INPUT RECORDS:
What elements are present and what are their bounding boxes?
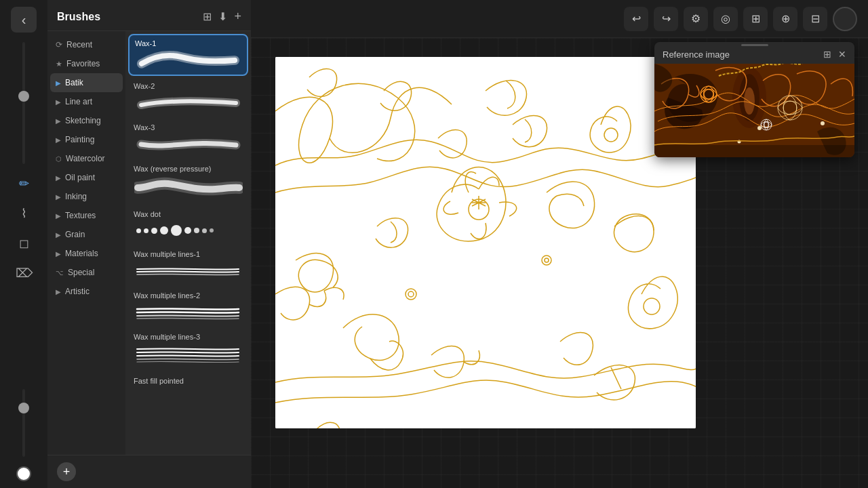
brush-item-wax-lines2[interactable]: Wax multiple lines-2: [128, 287, 248, 327]
reference-image[interactable]: [654, 64, 854, 157]
svg-point-17: [757, 126, 762, 130]
category-item-oilpaint[interactable]: ▶ Oil paint: [50, 168, 123, 187]
brushes-header: Brushes ⊞ ⬇ +: [47, 0, 251, 31]
back-button[interactable]: ‹: [11, 7, 37, 33]
category-list: ⟳ Recent ★ Favorites ▶ Batik ▶ Line art …: [47, 31, 125, 455]
brush-item-wax-dot[interactable]: Wax dot: [128, 206, 248, 244]
transform-btn[interactable]: ⊞: [743, 7, 768, 31]
category-item-recent[interactable]: ⟳ Recent: [50, 35, 123, 54]
color-picker-btn[interactable]: ⊕: [773, 7, 797, 31]
category-item-artistic[interactable]: ▶ Artistic: [50, 282, 123, 301]
category-item-sketching[interactable]: ▶ Sketching: [50, 111, 123, 130]
brush-item-wax-lines1[interactable]: Wax multiple lines-1: [128, 246, 248, 285]
smudge-tool-btn[interactable]: ⌇: [11, 201, 37, 226]
reference-title: Reference image: [663, 49, 730, 60]
undo-btn[interactable]: ↩: [624, 7, 648, 31]
brush-list: Wax-1 Wax-2: [125, 31, 251, 455]
reference-expand-btn[interactable]: ⊞: [823, 49, 831, 60]
brushes-panel: Brushes ⊞ ⬇ + ⟳ Recent ★ Favorites ▶ Bat…: [47, 0, 251, 488]
fill-tool-btn[interactable]: ⌦: [11, 260, 37, 286]
add-brush-btn[interactable]: +: [234, 9, 241, 24]
opacity-slider-thumb[interactable]: [18, 403, 29, 413]
drawing-canvas[interactable]: [275, 57, 696, 428]
layers-btn[interactable]: ⊟: [803, 7, 827, 31]
brush-item-fast-fill[interactable]: Fast fill pointed: [128, 373, 248, 389]
brush-item-wax1[interactable]: Wax-1: [128, 34, 248, 76]
category-item-inking[interactable]: ▶ Inking: [50, 187, 123, 206]
adjustments-btn[interactable]: ⚙: [684, 7, 708, 31]
category-item-favorites[interactable]: ★ Favorites: [50, 54, 123, 73]
import-btn[interactable]: ⬇: [218, 9, 227, 24]
category-item-grain[interactable]: ▶ Grain: [50, 225, 123, 244]
size-slider-thumb[interactable]: [18, 91, 29, 102]
brush-item-wax-lines3[interactable]: Wax multiple lines-3: [128, 329, 248, 371]
category-item-special[interactable]: ⌥ Special: [50, 263, 123, 282]
brush-tool-btn[interactable]: ✏: [11, 171, 37, 197]
color-circle[interactable]: [16, 466, 31, 481]
reference-panel: Reference image ⊞ ✕: [654, 42, 854, 157]
svg-rect-22: [654, 145, 854, 157]
gallery-btn[interactable]: ⊞: [203, 9, 212, 24]
top-toolbar: ↩ ↪ ⚙ ◎ ⊞ ⊕ ⊟: [251, 0, 868, 38]
brush-item-wax2[interactable]: Wax-2: [128, 78, 248, 117]
category-item-batik[interactable]: ▶ Batik: [50, 73, 123, 92]
category-item-lineart[interactable]: ▶ Line art: [50, 92, 123, 111]
canvas-area[interactable]: Reference image ⊞ ✕: [251, 38, 868, 488]
category-item-materials[interactable]: ▶ Materials: [50, 244, 123, 263]
eraser-tool-btn[interactable]: ◻: [11, 230, 37, 256]
svg-rect-0: [275, 57, 696, 428]
brush-item-wax-reverse[interactable]: Wax (reverse pressure): [128, 161, 248, 204]
reference-close-btn[interactable]: ✕: [838, 49, 846, 60]
selection-btn[interactable]: ◎: [713, 7, 738, 31]
category-item-textures[interactable]: ▶ Textures: [50, 206, 123, 225]
svg-point-12: [744, 87, 755, 115]
category-item-watercolor[interactable]: ⬡ Watercolor: [50, 149, 123, 168]
color-swatch-btn[interactable]: [833, 7, 857, 31]
redo-btn[interactable]: ↪: [654, 7, 678, 31]
category-item-painting[interactable]: ▶ Painting: [50, 130, 123, 149]
reference-header: Reference image ⊞ ✕: [654, 45, 854, 64]
brush-item-wax3[interactable]: Wax-3: [128, 119, 248, 159]
brushes-title: Brushes: [57, 11, 100, 23]
add-new-brush-btn[interactable]: +: [57, 462, 76, 481]
svg-point-18: [821, 121, 825, 125]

EXERCISE: The entries above should be written out in full, and any picture in them left out.

WRITTEN ANSWER:
What elements are present and what are their bounding boxes?
brush-item-wax-lines2[interactable]: Wax multiple lines-2: [128, 287, 248, 327]
reference-image[interactable]: [654, 64, 854, 157]
svg-point-17: [757, 126, 762, 130]
category-item-oilpaint[interactable]: ▶ Oil paint: [50, 168, 123, 187]
brushes-header: Brushes ⊞ ⬇ +: [47, 0, 251, 31]
back-button[interactable]: ‹: [11, 7, 37, 33]
category-list: ⟳ Recent ★ Favorites ▶ Batik ▶ Line art …: [47, 31, 125, 455]
brush-item-wax-dot[interactable]: Wax dot: [128, 206, 248, 244]
transform-btn[interactable]: ⊞: [743, 7, 768, 31]
category-item-recent[interactable]: ⟳ Recent: [50, 35, 123, 54]
color-picker-btn[interactable]: ⊕: [773, 7, 797, 31]
category-item-artistic[interactable]: ▶ Artistic: [50, 282, 123, 301]
category-item-sketching[interactable]: ▶ Sketching: [50, 111, 123, 130]
brush-item-wax-lines1[interactable]: Wax multiple lines-1: [128, 246, 248, 285]
smudge-tool-btn[interactable]: ⌇: [11, 201, 37, 226]
reference-title: Reference image: [663, 49, 730, 60]
undo-btn[interactable]: ↩: [624, 7, 648, 31]
brush-list: Wax-1 Wax-2: [125, 31, 251, 455]
reference-expand-btn[interactable]: ⊞: [823, 49, 831, 60]
brushes-panel: Brushes ⊞ ⬇ + ⟳ Recent ★ Favorites ▶ Bat…: [47, 0, 251, 488]
fill-tool-btn[interactable]: ⌦: [11, 260, 37, 286]
add-brush-btn[interactable]: +: [234, 9, 241, 24]
opacity-slider-thumb[interactable]: [18, 403, 29, 413]
drawing-canvas[interactable]: [275, 57, 696, 428]
layers-btn[interactable]: ⊟: [803, 7, 827, 31]
brush-item-fast-fill[interactable]: Fast fill pointed: [128, 373, 248, 389]
brush-item-wax1[interactable]: Wax-1: [128, 34, 248, 76]
category-item-inking[interactable]: ▶ Inking: [50, 187, 123, 206]
adjustments-btn[interactable]: ⚙: [684, 7, 708, 31]
category-item-favorites[interactable]: ★ Favorites: [50, 54, 123, 73]
import-btn[interactable]: ⬇: [218, 9, 227, 24]
category-item-grain[interactable]: ▶ Grain: [50, 225, 123, 244]
size-slider-thumb[interactable]: [18, 91, 29, 102]
brush-item-wax-lines3[interactable]: Wax multiple lines-3: [128, 329, 248, 371]
category-item-special[interactable]: ⌥ Special: [50, 263, 123, 282]
brush-tool-btn[interactable]: ✏: [11, 171, 37, 197]
color-circle[interactable]: [16, 466, 31, 481]
reference-panel: Reference image ⊞ ✕: [654, 42, 854, 157]
svg-rect-22: [654, 145, 854, 157]
gallery-btn[interactable]: ⊞: [203, 9, 212, 24]
top-toolbar: ↩ ↪ ⚙ ◎ ⊞ ⊕ ⊟: [251, 0, 868, 38]
brush-item-wax2[interactable]: Wax-2: [128, 78, 248, 117]
category-item-batik[interactable]: ▶ Batik: [50, 73, 123, 92]
category-item-lineart[interactable]: ▶ Line art: [50, 92, 123, 111]
canvas-area[interactable]: Reference image ⊞ ✕: [251, 38, 868, 488]
category-item-materials[interactable]: ▶ Materials: [50, 244, 123, 263]
eraser-tool-btn[interactable]: ◻: [11, 230, 37, 256]
svg-rect-0: [275, 57, 696, 428]
brush-item-wax-reverse[interactable]: Wax (reverse pressure): [128, 161, 248, 204]
reference-close-btn[interactable]: ✕: [838, 49, 846, 60]
selection-btn[interactable]: ◎: [713, 7, 738, 31]
category-item-textures[interactable]: ▶ Textures: [50, 206, 123, 225]
svg-point-12: [744, 87, 755, 115]
category-item-watercolor[interactable]: ⬡ Watercolor: [50, 149, 123, 168]
color-swatch-btn[interactable]: [833, 7, 857, 31]
redo-btn[interactable]: ↪: [654, 7, 678, 31]
category-item-painting[interactable]: ▶ Painting: [50, 130, 123, 149]
reference-header: Reference image ⊞ ✕: [654, 45, 854, 64]
brush-item-wax3[interactable]: Wax-3: [128, 119, 248, 159]
brushes-title: Brushes: [57, 11, 100, 23]
add-new-brush-btn[interactable]: +: [57, 462, 76, 481]
svg-point-18: [821, 121, 825, 125]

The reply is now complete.